OK, its getting narrower, one of the remaining possibilities are AJAX handlers, and their back door is “.htaccess” vulnerability, so to make a decision on this, refer to the code and rewrite rules below, IT SHOULD SOMEWHERE be in your .htacess file, if not then this is the back door and we will be checking all AJAX handlers.

# Block the include-only files.
RewriteEngine On
RewriteBase /
RewriteRule ^wp-admin/includes/ – [F,L]
RewriteRule !^wp-includes/ – [S=3]
RewriteRule ^wp-includes/[^/]+\.php$ – [F,L]
RewriteRule ^wp-includes/js/tinymce/langs/.+\.php – [F,L]
RewriteRule ^wp-includes/theme-compat/ – [F,L]

BEGIN WordPress

Those rules are not in our .htaccess

Well we know now how did the backdoor open. These Rewrite rules blocks the wp-includes files from being accessed by any malicious user. Adding those to your .htaccess will be the last step to do, because this kind of hack targets your traffic dense pages and they don’t reveal any shown symptoms on your website but they target your page ranking. Anyway, we will do it together and concrete the backdoor.But before we do that, we must catch those who got in first.

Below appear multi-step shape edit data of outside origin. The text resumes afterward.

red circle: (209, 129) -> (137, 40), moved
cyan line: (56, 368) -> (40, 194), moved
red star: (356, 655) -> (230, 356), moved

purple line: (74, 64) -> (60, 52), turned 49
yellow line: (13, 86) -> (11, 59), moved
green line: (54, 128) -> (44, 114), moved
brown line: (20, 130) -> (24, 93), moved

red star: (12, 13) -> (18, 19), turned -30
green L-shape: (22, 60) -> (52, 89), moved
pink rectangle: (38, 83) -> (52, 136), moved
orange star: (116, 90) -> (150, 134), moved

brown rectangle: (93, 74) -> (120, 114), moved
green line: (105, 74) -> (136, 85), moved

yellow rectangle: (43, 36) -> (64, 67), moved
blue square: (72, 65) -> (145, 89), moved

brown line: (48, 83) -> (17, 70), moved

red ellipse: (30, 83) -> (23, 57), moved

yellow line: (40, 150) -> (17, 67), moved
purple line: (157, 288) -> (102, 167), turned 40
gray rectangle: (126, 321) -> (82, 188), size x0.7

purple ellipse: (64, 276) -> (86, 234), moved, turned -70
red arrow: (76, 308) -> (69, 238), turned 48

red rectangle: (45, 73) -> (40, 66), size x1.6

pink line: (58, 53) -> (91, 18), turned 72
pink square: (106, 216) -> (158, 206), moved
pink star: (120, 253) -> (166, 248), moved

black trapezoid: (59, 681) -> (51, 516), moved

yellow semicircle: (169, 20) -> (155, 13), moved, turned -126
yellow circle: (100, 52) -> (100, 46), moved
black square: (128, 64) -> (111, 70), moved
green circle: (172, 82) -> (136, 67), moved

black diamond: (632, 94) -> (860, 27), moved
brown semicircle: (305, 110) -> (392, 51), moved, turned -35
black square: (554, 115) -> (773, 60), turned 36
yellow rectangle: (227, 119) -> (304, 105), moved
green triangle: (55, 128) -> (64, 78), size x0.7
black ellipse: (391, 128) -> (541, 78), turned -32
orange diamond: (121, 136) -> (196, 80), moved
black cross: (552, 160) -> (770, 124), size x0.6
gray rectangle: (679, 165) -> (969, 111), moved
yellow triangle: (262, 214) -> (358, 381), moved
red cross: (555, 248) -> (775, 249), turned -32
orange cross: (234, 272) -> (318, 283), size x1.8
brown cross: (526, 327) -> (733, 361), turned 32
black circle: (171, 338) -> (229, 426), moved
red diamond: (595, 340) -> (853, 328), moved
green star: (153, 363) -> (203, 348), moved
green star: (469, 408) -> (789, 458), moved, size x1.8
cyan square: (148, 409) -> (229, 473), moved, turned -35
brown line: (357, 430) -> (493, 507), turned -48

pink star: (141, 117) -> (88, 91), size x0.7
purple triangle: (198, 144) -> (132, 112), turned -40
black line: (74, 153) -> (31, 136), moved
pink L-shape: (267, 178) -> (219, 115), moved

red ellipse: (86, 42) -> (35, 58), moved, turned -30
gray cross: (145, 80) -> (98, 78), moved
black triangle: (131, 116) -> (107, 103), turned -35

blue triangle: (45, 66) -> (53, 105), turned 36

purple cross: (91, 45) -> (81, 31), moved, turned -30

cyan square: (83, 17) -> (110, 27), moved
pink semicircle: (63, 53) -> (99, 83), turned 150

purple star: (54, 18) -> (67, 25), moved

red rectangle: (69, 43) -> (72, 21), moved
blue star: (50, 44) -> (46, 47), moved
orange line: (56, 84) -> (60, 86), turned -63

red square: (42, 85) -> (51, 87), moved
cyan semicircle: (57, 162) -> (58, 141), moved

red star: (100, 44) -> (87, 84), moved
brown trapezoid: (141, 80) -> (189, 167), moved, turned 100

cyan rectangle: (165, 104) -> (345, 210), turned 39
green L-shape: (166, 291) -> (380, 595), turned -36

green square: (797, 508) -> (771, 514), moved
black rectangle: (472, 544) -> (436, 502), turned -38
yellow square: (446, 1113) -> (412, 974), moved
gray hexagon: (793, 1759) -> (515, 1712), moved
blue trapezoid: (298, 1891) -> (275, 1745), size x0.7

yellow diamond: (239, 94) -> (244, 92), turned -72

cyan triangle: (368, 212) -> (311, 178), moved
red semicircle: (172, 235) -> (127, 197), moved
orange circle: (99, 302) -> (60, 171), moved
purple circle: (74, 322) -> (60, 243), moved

The first thing, we want to check for now is the plugins folder, please select “show hidden files” whether you are using ftp or cpanel, and start with the ‘Akismet’ folder, look for .akisment.cache.php, .akismet.db.php, and so on, note the period at the beginning of the file name. Repeat this will every plug-in folder.

There are no hidden files anywhere in our plugins folder.

Not only hidden files, any files start with a . “period”

There are no files that start with a “.” anywhere in plugins or any of it’s subfolders.